** Opening GIVEN DATA block **

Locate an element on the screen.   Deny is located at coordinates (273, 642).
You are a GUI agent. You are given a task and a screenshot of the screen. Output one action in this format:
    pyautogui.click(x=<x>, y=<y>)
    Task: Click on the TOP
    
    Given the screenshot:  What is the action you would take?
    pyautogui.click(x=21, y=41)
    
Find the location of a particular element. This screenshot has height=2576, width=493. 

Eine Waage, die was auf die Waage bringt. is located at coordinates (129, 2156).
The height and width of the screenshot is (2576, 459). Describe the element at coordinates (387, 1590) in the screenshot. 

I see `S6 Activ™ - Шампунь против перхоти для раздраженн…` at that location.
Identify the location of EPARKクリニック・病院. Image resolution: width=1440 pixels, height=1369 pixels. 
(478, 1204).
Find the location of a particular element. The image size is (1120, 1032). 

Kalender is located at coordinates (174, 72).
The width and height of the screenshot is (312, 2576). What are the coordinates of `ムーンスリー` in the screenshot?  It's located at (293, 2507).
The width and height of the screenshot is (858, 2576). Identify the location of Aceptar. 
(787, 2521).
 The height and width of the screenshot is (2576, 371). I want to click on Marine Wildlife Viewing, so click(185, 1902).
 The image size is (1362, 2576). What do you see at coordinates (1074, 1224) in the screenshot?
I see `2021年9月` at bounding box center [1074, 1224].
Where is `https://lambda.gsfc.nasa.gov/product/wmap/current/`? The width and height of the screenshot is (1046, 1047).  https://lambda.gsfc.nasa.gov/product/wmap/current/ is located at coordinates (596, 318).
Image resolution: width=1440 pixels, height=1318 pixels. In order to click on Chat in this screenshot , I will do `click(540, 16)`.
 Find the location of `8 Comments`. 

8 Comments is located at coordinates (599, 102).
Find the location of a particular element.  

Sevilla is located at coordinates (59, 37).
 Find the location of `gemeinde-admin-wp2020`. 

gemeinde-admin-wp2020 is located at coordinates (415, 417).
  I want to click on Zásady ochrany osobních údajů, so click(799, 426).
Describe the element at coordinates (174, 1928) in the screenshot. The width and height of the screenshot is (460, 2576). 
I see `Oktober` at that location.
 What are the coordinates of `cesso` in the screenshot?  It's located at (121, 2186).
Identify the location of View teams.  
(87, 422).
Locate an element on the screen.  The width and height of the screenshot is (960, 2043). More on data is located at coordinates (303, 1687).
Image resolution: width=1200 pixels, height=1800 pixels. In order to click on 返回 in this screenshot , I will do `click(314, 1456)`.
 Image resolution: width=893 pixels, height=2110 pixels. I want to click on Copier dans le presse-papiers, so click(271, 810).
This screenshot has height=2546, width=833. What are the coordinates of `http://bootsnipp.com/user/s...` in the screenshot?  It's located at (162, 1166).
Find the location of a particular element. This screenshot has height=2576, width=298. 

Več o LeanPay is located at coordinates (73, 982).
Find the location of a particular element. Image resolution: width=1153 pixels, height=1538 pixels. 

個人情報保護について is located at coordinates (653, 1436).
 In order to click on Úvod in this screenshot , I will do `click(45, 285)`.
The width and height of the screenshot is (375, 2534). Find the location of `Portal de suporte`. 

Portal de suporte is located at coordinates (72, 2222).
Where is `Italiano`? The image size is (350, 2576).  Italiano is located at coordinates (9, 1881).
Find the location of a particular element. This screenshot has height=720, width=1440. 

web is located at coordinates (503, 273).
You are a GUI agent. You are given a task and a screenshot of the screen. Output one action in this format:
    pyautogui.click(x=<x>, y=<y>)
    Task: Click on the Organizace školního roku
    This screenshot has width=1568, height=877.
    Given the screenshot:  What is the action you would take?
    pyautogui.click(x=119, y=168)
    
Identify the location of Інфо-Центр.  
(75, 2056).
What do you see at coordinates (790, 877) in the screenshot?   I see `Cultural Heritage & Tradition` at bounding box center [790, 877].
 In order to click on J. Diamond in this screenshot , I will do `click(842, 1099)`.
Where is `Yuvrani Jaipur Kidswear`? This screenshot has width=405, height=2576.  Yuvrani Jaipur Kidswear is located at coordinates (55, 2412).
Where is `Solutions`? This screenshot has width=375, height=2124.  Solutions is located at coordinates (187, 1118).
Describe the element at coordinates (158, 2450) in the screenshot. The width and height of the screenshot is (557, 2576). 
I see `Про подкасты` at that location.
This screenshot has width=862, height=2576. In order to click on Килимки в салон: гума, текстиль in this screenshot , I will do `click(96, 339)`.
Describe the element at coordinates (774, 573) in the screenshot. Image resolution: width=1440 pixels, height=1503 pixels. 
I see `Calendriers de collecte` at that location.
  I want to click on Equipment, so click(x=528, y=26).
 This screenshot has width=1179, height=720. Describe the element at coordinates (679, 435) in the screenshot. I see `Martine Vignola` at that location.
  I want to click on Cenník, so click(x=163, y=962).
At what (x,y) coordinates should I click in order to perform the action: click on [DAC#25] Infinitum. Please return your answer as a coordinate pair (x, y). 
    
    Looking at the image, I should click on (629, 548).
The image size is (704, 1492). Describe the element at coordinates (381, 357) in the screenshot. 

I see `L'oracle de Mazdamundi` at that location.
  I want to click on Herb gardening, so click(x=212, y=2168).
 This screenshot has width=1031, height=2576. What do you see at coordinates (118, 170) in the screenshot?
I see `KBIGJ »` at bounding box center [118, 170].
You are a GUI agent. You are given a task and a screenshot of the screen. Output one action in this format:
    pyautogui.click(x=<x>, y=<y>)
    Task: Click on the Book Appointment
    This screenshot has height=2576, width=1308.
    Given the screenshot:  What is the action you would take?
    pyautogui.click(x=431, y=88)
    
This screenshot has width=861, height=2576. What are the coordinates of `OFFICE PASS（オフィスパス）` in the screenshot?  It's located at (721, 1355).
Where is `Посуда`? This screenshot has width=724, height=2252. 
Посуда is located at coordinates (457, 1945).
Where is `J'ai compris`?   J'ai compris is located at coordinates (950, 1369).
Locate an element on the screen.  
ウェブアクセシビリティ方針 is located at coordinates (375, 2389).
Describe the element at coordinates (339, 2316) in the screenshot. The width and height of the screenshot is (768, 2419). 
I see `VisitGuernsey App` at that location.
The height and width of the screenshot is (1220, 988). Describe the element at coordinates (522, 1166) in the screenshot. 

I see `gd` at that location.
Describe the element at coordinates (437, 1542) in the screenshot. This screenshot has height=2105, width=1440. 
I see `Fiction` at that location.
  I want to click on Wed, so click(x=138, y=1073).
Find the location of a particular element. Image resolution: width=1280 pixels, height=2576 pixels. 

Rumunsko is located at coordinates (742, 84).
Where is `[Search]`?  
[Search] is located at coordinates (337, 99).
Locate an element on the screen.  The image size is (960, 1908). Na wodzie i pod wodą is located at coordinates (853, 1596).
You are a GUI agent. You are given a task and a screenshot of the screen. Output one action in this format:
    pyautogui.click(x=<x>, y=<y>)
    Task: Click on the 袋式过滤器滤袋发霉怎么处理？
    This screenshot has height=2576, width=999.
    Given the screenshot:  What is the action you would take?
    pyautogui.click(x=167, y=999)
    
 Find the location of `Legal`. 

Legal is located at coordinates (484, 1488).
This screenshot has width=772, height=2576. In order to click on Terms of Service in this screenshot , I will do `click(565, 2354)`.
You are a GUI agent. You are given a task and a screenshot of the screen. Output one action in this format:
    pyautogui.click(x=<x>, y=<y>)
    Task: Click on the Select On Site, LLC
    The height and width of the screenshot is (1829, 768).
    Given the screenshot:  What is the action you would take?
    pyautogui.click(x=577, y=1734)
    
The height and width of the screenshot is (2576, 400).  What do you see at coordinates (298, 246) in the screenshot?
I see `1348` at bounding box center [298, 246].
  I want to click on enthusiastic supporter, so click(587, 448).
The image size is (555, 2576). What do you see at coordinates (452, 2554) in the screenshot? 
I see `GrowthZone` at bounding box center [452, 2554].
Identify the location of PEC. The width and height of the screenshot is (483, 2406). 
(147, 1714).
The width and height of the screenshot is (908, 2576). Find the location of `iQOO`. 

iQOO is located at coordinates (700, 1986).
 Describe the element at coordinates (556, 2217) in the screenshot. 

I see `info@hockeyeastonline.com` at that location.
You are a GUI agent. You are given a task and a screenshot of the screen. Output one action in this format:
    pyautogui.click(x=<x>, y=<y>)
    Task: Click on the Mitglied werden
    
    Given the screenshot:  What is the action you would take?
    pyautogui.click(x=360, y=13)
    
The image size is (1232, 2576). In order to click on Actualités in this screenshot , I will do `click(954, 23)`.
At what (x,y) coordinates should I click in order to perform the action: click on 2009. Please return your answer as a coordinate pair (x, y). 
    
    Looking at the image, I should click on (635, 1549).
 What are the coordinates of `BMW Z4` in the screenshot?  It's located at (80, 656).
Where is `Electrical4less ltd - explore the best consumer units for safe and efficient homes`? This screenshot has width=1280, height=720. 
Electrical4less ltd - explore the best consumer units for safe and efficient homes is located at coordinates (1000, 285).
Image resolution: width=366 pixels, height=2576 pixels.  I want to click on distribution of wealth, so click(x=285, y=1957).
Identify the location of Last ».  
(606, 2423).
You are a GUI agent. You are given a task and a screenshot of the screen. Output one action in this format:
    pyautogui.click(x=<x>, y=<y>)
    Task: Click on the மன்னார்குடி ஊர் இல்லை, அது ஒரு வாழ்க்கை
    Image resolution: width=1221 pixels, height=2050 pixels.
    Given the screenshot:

** Closing GIVEN DATA block **

* _WHAT YOU WILL DO_: Quote the listing above from its first line to the line with "The width and height of the screenshot is (312, 2576).", inclusive, and add nothing.

* _ANSWER FOR THIS EXERCISE_:
Locate an element on the screen.   Deny is located at coordinates (273, 642).
You are a GUI agent. You are given a task and a screenshot of the screen. Output one action in this format:
    pyautogui.click(x=<x>, y=<y>)
    Task: Click on the TOP
    
    Given the screenshot:  What is the action you would take?
    pyautogui.click(x=21, y=41)
    
Find the location of a particular element. This screenshot has height=2576, width=493. 

Eine Waage, die was auf die Waage bringt. is located at coordinates (129, 2156).
The height and width of the screenshot is (2576, 459). Describe the element at coordinates (387, 1590) in the screenshot. 

I see `S6 Activ™ - Шампунь против перхоти для раздраженн…` at that location.
Identify the location of EPARKクリニック・病院. Image resolution: width=1440 pixels, height=1369 pixels. 
(478, 1204).
Find the location of a particular element. The image size is (1120, 1032). 

Kalender is located at coordinates (174, 72).
The width and height of the screenshot is (312, 2576). What are the coordinates of `ムーンスリー` in the screenshot?  It's located at (293, 2507).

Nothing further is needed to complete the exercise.